La data di scadenza di questo blog è passata da un pezzo, da quando sono tornata dall’Australia e ho sperimentato il mal di Oz di cui nessuno mi aveva parlato. Un anno fa mi ritrovavo in mezzo al nulla circondata da sabbia rossa. Per vincere una bicicletta del Corriere della Sera, avevo scritto questo post, la bici è rimasta a via Solferino, ma ecco il testo.
Make the world your bush toilet. Se potessi riassumere il mio viaggio in Australia con una frase, forse quella pronunciata dalla mia guida nel deserto sarebbe la migliore. Terra bruciata, arida, eppure ti lascia così florida. L’Australia è unica. Così enorme e così piccola allo stesso tempo, perdersi per le sue strade è un viaggio a parte, un’avventura alla scoperta di se stessi.
In questo pazzo, pazzo continente, in cui meduse grandi come nei possono ucciderti in un nanosecondo, mentre ragni enormi sono innocui e solo schifosi, ho riscoperto me stessa. A 28 anni, con un bagaglio pieno di vestiti sbagliati, ho lasciato la mia città adottiva, pronta a visitare luoghi e animali che avevo visto solo sui libri. Ogni angolo di queste città enormi e pure piccolissime nasconde qualcosa: una targa di un paesino sperduto dell’Aspromonte, i quattro re delle carte napoletane a ricordarti chi sei, confusi fra anziani fermi a un bar sport intenti a parlare in dialetto. Sembra che tutto si sia fermato. Mentre ti perdi fra vicoli colorati, chiese presbiteriane e anonimi grattacieli, ti innamori delle conchiglie dell’Opera House e ti riscopri bambina mentre ti ritrovi a tu per tu con un koala.

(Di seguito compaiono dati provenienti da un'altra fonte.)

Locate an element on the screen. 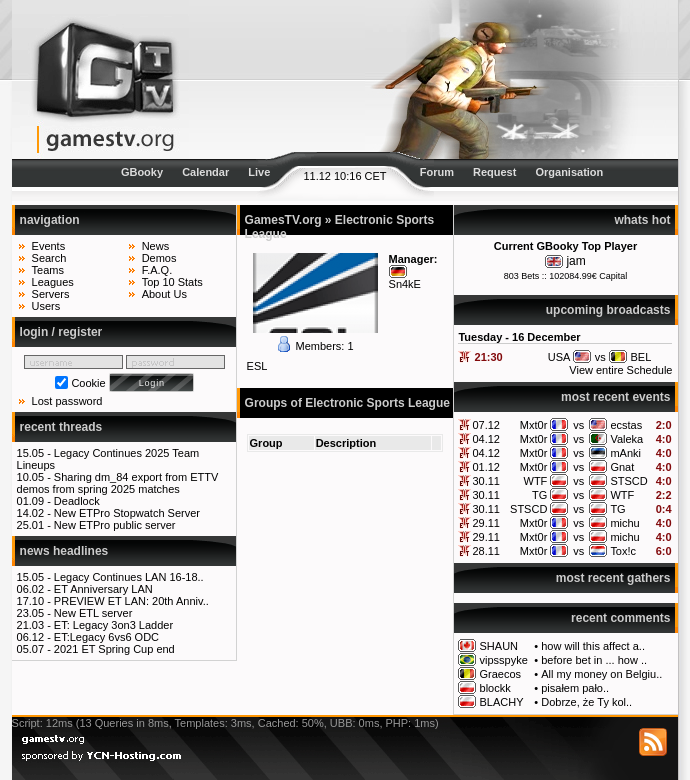 The height and width of the screenshot is (780, 690). Calendar is located at coordinates (205, 172).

Rivedi i volti di italiani che hanno avuto il coraggio, anni fa, di lasciare tutto e, come loro, croati, greci e chi più ne ha più ne metta. Leggere le loro storie e vedere i loro bagagli nei musei dell’immigrazione ti emoziona, ed è bello che un Paese così giovane abbia già imparato dai propri errori. Vedere i volti dei piccoli della generazione rubata, siano essi aborigeni o inglesi o irlandesi, ti lascia basita e inerte. Bimbi a cui hanno rubato il futuro pur offrendogliene uno: lasciare tutto per un po’ di sole e, se sei fortunato, un albero di arance. Facce tristi a quattro o a 50 anni. Dopo aver asciugato le lacrime ti emozioni ancora: i 12 apostoli e tutta la Great Ocean Road a bordo del solito pulmino con quella che è la tua famiglia per un paio di giorni. Di famiglie, in quasi un mese, ne ho avute parecchie, quasi quante le emozioni egualmente distribuite nell’arco di 23 giorni: ostelli, aerei e grasse grosse nozze greche.

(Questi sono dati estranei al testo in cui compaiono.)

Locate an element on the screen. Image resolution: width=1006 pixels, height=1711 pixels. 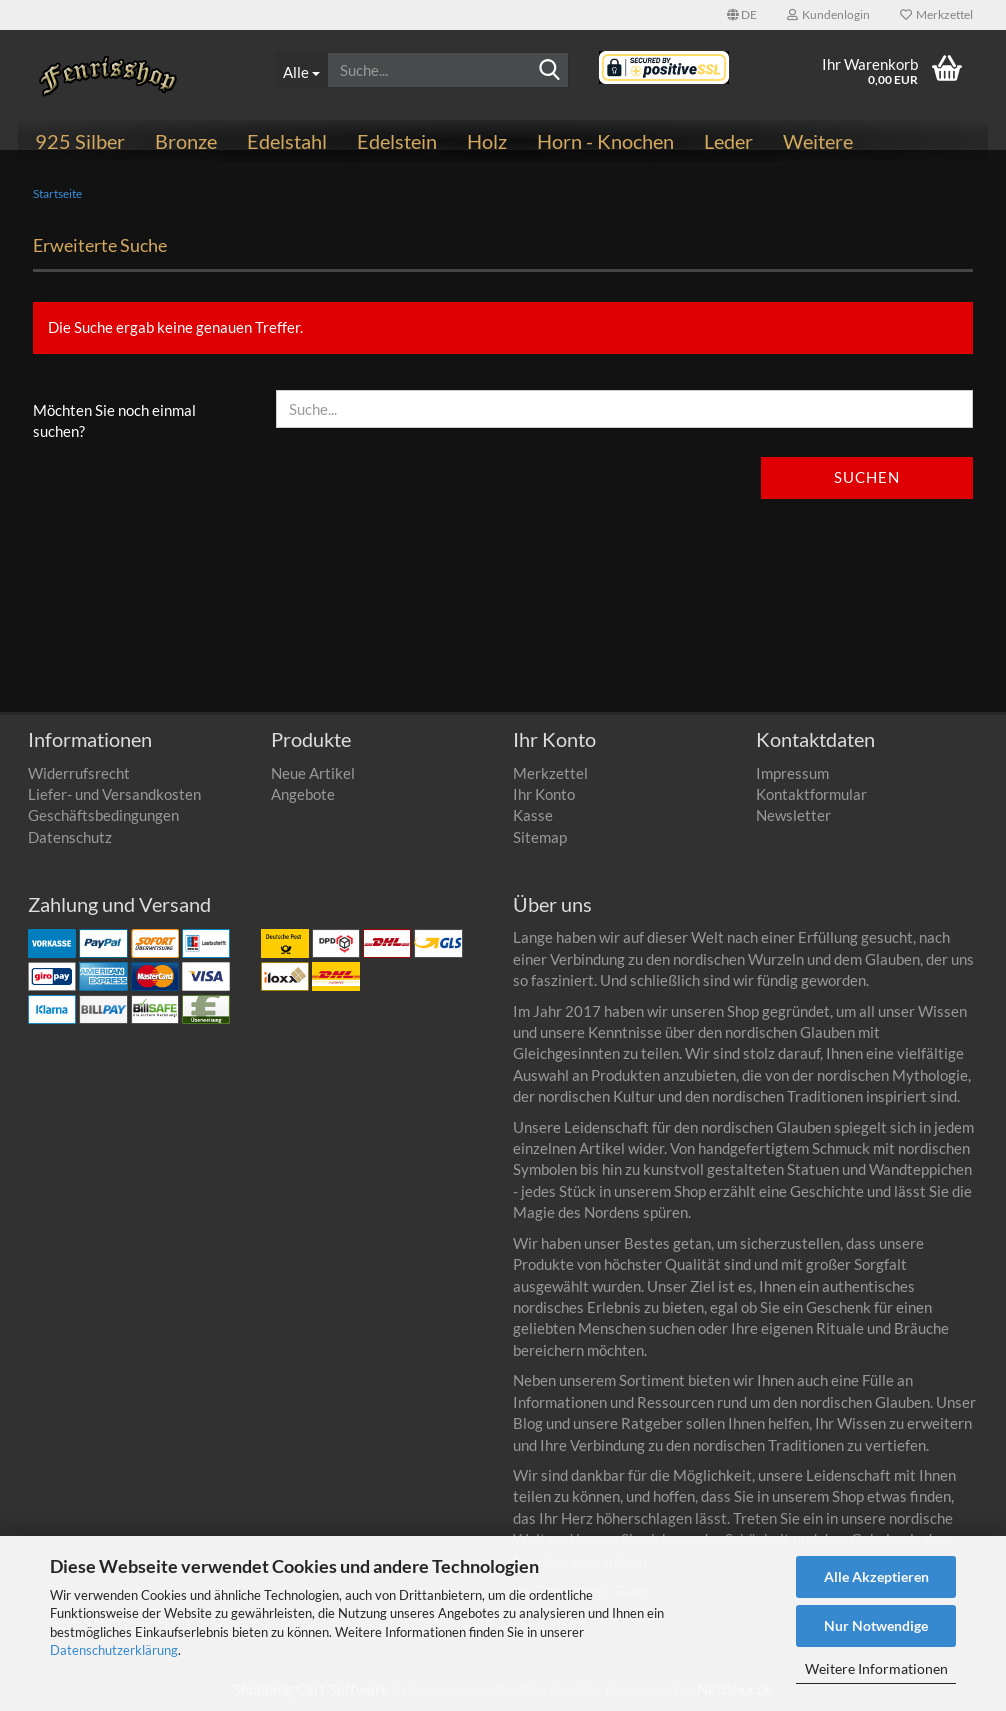
Weitere is located at coordinates (818, 141).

E quando meno l’aspetti, arriva lei, la rossa Uluru: un’immensa scultura, così perfetta che sembra l’abbia creata Michelangelo. L’ho circumnavigata come Magellano fece con il globo. Mentre cammini e cammini, scopri di amare una cultura, ormai quasi scomparsa. Sotto il sole a picco i piedi sono rossi e la guardi con tutto il rispetto del mondo. Con molto meno rispetto ti ritrovi a urinare qua e là in mezzo all’infinita autostrada che ti porta da Uluru a Kata Tjuta e Kings Canyon e sai che quello che fai non è una mancanza di rispetto, ma è una sorta di presa di posizione. Rendi il mondo la tua bush toilet. Già…piscia come se non ci fosse un domani.